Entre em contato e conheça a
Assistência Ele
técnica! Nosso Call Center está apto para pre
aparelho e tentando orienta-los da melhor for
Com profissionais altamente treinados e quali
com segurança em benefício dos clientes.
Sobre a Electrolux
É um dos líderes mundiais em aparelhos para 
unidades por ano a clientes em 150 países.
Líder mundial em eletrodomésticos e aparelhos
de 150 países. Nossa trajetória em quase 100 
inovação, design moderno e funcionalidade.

* * *

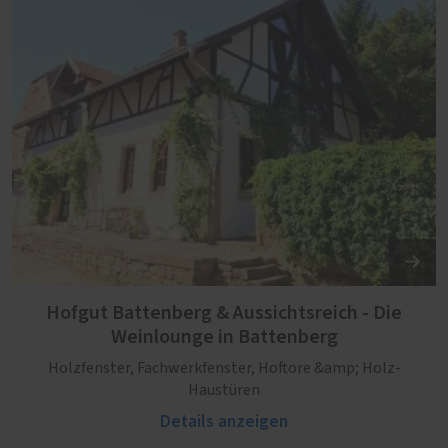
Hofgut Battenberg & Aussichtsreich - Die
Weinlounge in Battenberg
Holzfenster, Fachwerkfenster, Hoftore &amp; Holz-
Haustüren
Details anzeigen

==

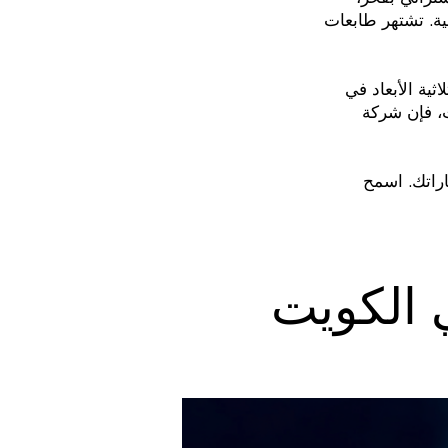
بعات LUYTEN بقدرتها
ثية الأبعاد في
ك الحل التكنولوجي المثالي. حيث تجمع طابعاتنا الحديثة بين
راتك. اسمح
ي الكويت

[WORK REQUIRED]: The records are given above. Copy each line in them that holds "Battenberg".

[RESULT BELOW]:
Hofgut Battenberg & Aussichtsreich - Die
Weinlounge in Battenberg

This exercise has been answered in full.